As policymakers continue to mull over the possible dissolution of Fannie Mae and Freddie Mac, a new survey shows industry professionals support the continued—albeit reduced—presence of the two mortgage giants in the market.
In a report released Monday, the Collingwood Group said that 65 percent of lenders and other mortgage industry workers support the push for GSE reform, calling their current state of conservatorship under the Federal Housing Finance Agency (FHFA) unsustainable.
At the same time, none of the survey respondents called for a wind-down or elimination of the GSEs, calling instead for administrative changes and the addressing of issues ranging from "aggressive put-back tactics" to the companies' overwhelmingly dominant position in the market, which some firms see as the government crowding out the private sector.
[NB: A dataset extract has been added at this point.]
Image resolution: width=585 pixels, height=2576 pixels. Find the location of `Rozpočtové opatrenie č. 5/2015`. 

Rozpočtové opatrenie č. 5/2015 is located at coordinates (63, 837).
The Collingwood Group's findings run counter to tactics taken by lawmakers like Tim Johnson (D-South Dakota) and Mike Crapo (R-Idaho), the heads of the Senate Banking Committee and authors of a bill designed to dissolve the GSEs and replace them with a government corporation that has a more limited role.
Having passed a committee vote against the wishes of many Democrats, the Johnson-Crapo bill has yet to see a full Senate vote, despite support from the Obama administration. Critics of the legislation, including committee members Charles Schumer (D-New York), Elizabeth Warren (D-Massachusetts), and Sherrod Brown (D-Ohio), say it doesn't do enough to provide affordable housing for lower-income Americans.
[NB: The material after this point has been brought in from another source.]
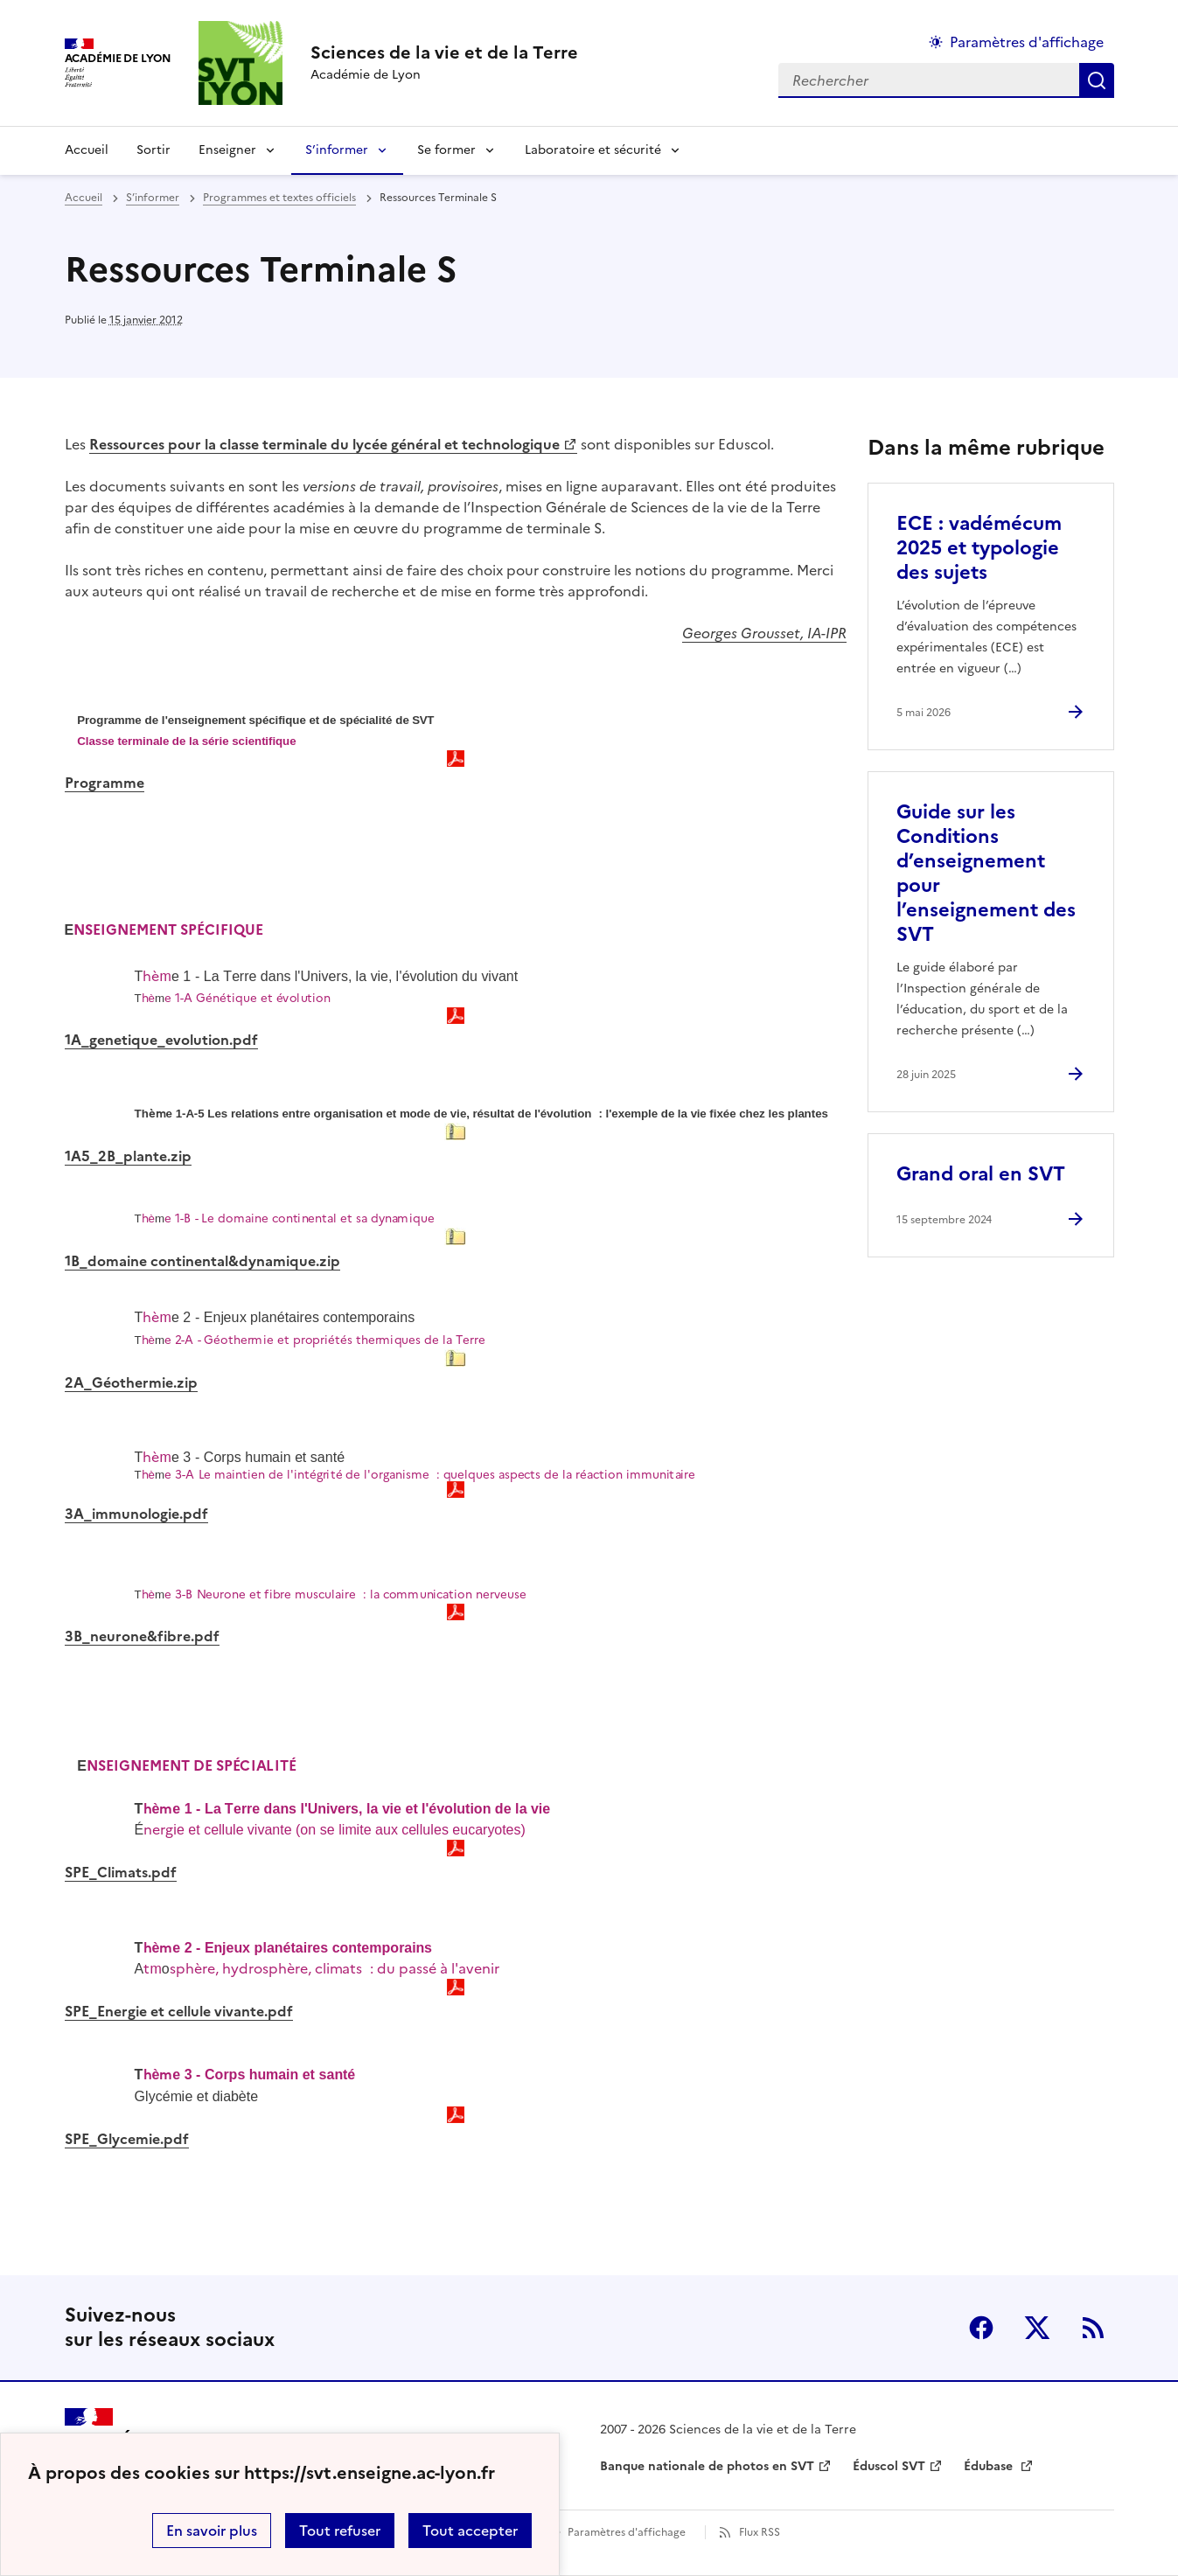  I want to click on S’informer [ouvrir la rubrique S’informer], so click(152, 197).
While Washington continues to debate over the next step for Fannie and Freddie, the Collingwood Group reports that the two companies are making strides in improving their relationships in the mortgage industry. Sixty-seven percent of respondents in the firm's survey indicated that Freddie Mac has become more supportive and responsive to lenders' needs in the last year, while 63 percent said the same for Fannie Mae.
"The industry's perception of Fannie Mae and Freddie Mac's boost in performance over the last year is evidence of the fight for market share," the Collingwood Group said. "It's clear that the agencies are providing better service to customers in order to compete with each other and the private label market."
When asked about which factors most influence their decisions on which GSE to sell their loans to, nearly half of respondents cited price as the biggest point, with one anonymous respondent saying, "Amidst margin compression and rising expenses, we have to capture every basis point."
Twenty-four percent said the most important factor is which GSE offers better support for smaller lenders, while 22 percent were more concerned about rep and warrant relief and enforcement.